*** DATA SECTION ***

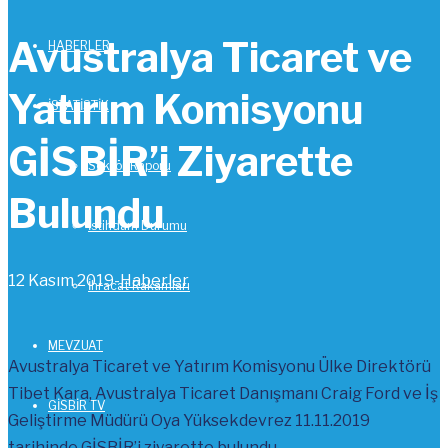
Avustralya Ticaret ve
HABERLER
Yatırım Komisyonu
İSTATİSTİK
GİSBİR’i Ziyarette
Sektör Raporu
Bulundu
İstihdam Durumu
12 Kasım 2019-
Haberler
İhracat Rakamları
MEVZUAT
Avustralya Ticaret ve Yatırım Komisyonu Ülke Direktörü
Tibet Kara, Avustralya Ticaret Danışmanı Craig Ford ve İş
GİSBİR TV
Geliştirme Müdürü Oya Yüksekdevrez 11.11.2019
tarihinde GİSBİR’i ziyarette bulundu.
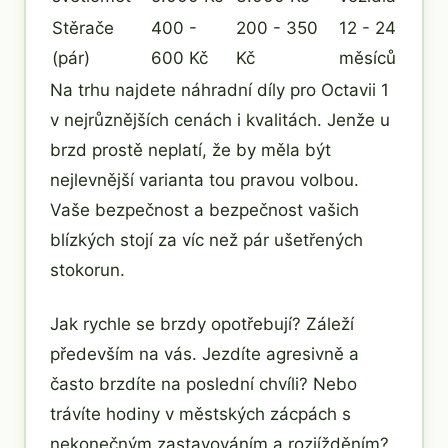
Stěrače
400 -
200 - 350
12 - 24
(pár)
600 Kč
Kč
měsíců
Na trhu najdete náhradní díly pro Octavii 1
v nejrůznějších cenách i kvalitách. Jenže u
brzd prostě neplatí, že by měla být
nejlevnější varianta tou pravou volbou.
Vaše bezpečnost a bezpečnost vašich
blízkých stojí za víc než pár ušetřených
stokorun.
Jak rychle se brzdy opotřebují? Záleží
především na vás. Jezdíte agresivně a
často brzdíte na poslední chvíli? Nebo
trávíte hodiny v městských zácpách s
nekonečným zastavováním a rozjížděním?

***

▶ EXERCISE DIRECTIONS
Take every entry and repeat it verbatim, minus the pictures.

▶ REPLY
Avustralya Ticaret ve
HABERLER
Yatırım Komisyonu
İSTATİSTİK
GİSBİR’i Ziyarette
Sektör Raporu
Bulundu
İstihdam Durumu
12 Kasım 2019-
Haberler
İhracat Rakamları
MEVZUAT
Avustralya Ticaret ve Yatırım Komisyonu Ülke Direktörü
Tibet Kara, Avustralya Ticaret Danışmanı Craig Ford ve İş
GİSBİR TV
Geliştirme Müdürü Oya Yüksekdevrez 11.11.2019
tarihinde GİSBİR’i ziyarette bulundu.
Stěrače
400 -
200 - 350
12 - 24
(pár)
600 Kč
Kč
měsíců
Na trhu najdete náhradní díly pro Octavii 1
v nejrůznějších cenách i kvalitách. Jenže u
brzd prostě neplatí, že by měla být
nejlevnější varianta tou pravou volbou.
Vaše bezpečnost a bezpečnost vašich
blízkých stojí za víc než pár ušetřených
stokorun.
Jak rychle se brzdy opotřebují? Záleží
především na vás. Jezdíte agresivně a
často brzdíte na poslední chvíli? Nebo
trávíte hodiny v městských zácpách s
nekonečným zastavováním a rozjížděním?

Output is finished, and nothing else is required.